• NKT cell;
  • BCG;
  • IFN-γ;
  • IL-4;
  • Liver


The CD4+ natural killer (NK)T cells in the liver are potent IL-4 producers and hence may promote Th2 cell development. Following Mycobacterium bovis bacillus Calmette Guérin (BCG) infection, IL-4-producing CD4+ NKT cells become undetectable in liver mononuclear cells of normal density (interface between 40 and 70 % Percoll) by flow cytometry.

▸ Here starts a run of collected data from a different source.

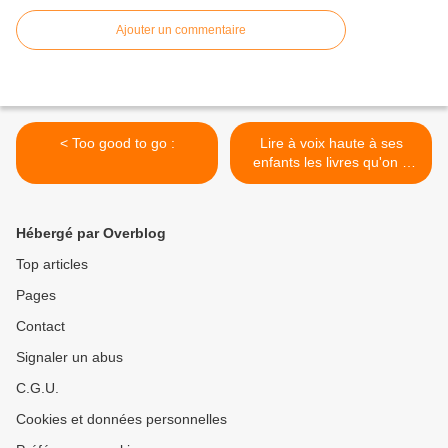
Ajouter un commentaire
< Too good to go :
Lire à voix haute à ses
enfants les livres qu'on a
envie de leur piquer : >
Hébergé par Overblog
Top articles
Pages
Contact
Signaler un abus
C.G.U.
Cookies et données personnelles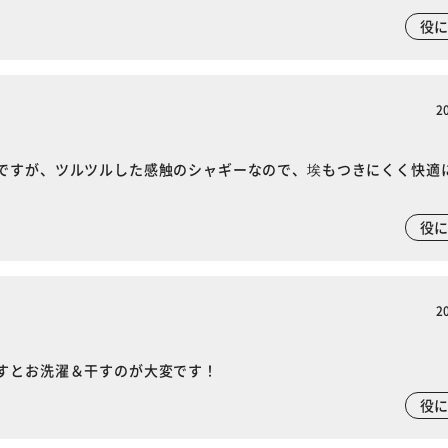
役
2
ですが、ツルツルした感触のシャギーなので、埃もつきにくく快適
役
2
すとお洗濯＆干すのが大変です！
役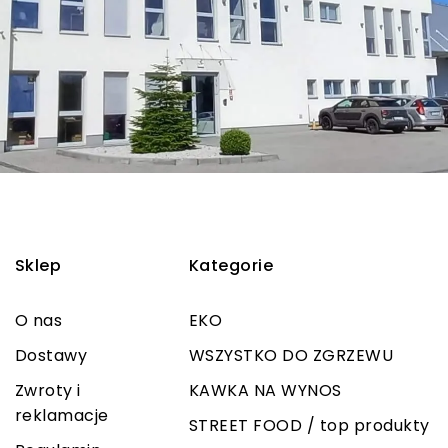
Sklep
Kategorie
O nas
EKO
Dostawy
WSZYSTKO DO ZGRZEWU
Zwroty i
KAWKA NA WYNOS
reklamacje
STREET FOOD / top produkty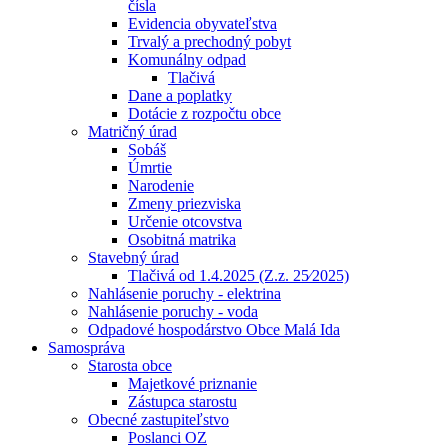
čísla
Evidencia obyvateľstva
Trvalý a prechodný pobyt
Komunálny odpad
Tlačivá
Dane a poplatky
Dotácie z rozpočtu obce
Matričný úrad
Sobáš
Úmrtie
Narodenie
Zmeny priezviska
Určenie otcovstva
Osobitná matrika
Stavebný úrad
Tlačivá od 1.4.2025 (Z.z. 25⁄2025)
Nahlásenie poruchy - elektrina
Nahlásenie poruchy - voda
Odpadové hospodárstvo Obce Malá Ida
Samospráva
Starosta obce
Majetkové priznanie
Zástupca starostu
Obecné zastupiteľstvo
Poslanci OZ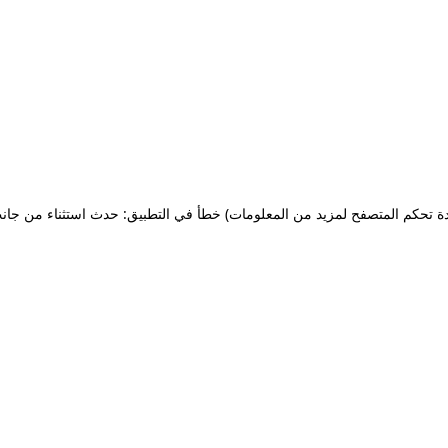
ة تحكم المتصفح لمزيد من المعلومات)
خطأ في التطبيق: حدث استثناء من جان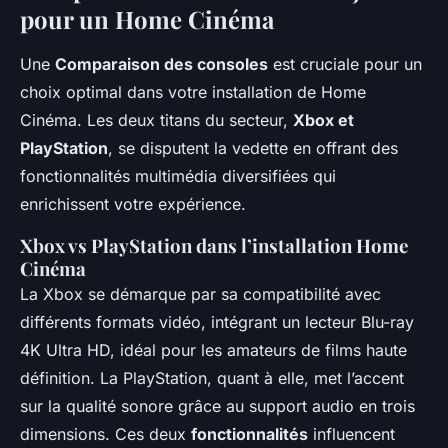
pour un Home Cinéma
Une
Comparaison des consoles
est cruciale pour un
choix optimal dans votre installation de Home
Cinéma. Les deux titans du secteur,
Xbox et
PlayStation
, se disputent la vedette en offrant des
fonctionnalités multimédia diversifiées qui
enrichissent votre expérience.
Xbox vs PlayStation dans l’installation Home
Cinéma
La Xbox se démarque par sa compatibilité avec
différents formats vidéo, intégrant un lecteur Blu-ray
4K Ultra HD, idéal pour les amateurs de films haute
définition. La PlayStation, quant à elle, met l’accent
sur la qualité sonore grâce au support audio en trois
dimensions. Ces deux
fonctionnalités
influencent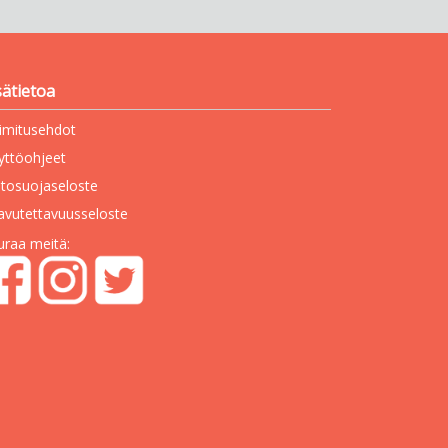
sätietoa
imitusehdot
yttöohjeet
etosuojaseloste
avutettavuusseloste
uraa meitä: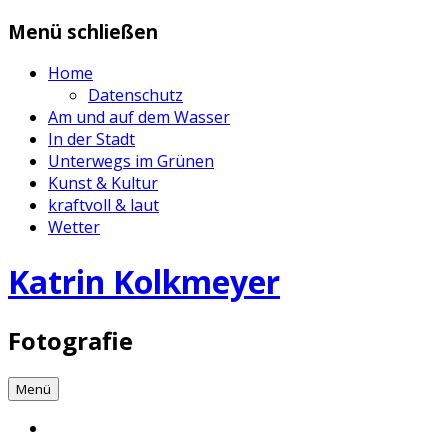
Zum
Menü schließen
Inhalt
springen
Home
Datenschutz
Am und auf dem Wasser
In der Stadt
Unterwegs im Grünen
Kunst & Kultur
kraftvoll & laut
Wetter
Katrin Kolkmeyer
Fotografie
Menü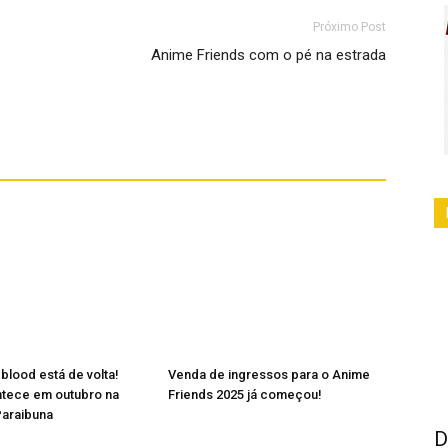
Próximo Post
Anime Friends com o pé na estrada
lood está de volta!
Venda de ingressos para o Anime
ntece em outubro na
Friends 2025 já começou!
Paraibuna
D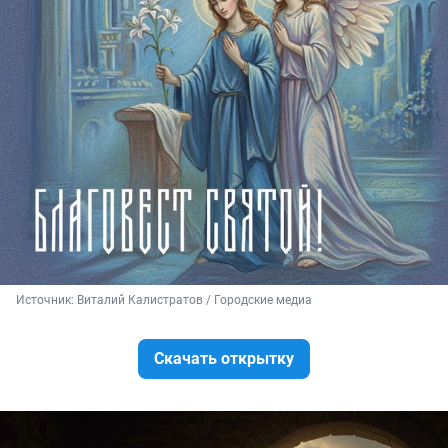
Источник: 
Виталий Калистратов / Городские медиа
Скачать открытку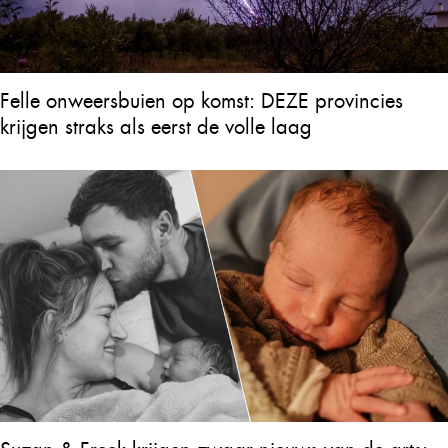
Felle onweersbuien op komst: DEZE provincies
krijgen straks als eerst de volle laag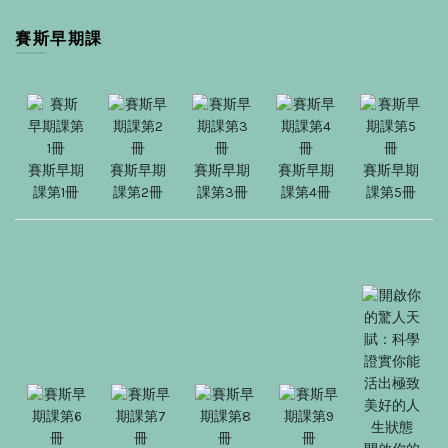
賽斯早期課
賽斯早期
賽斯早期
賽斯早期
賽斯早期
賽斯早期
課第1冊
課第2冊
課第3冊
課第4冊
課第5冊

The present study shows that M. bovis BCG infection changes the density of liver CD4+ NKT cells and shifts cytokine production from IL-4 to IFN-γ. The number of CD4+ NK1+ TCRα / βintermediate cells increased in the low-density fraction (< 40 % Percoll density gradient) in parallel to the reduction of this cell population in the fraction of normal density. The number of IL-4-producing cells, however, was small and high frequencies of IFN-γ-secreting cells were identified in the low-density fraction after TCR/CD3 ligation. Accordingly, selected low-density CD4+ NKT cells encompassed high numbers of IFN-γ producers and minute numbers of IL-4-secreting cells. Induction of low-density CD4+ NKT cells by M. bovis BCG was abrogated by endogenous IL-12 neutralization which also caused increased bacterial growth in the liver. We assume that M. bovis BCG infection changes cytokine secretion by the CD4+ NKT cell population from IL-4 to IFN-γ through IL-12 induction. Thus, CD4+ NKT cells may contribute to host resistance against intracellular bacteria prior to conventional IFN-γ-producing Th1 cells.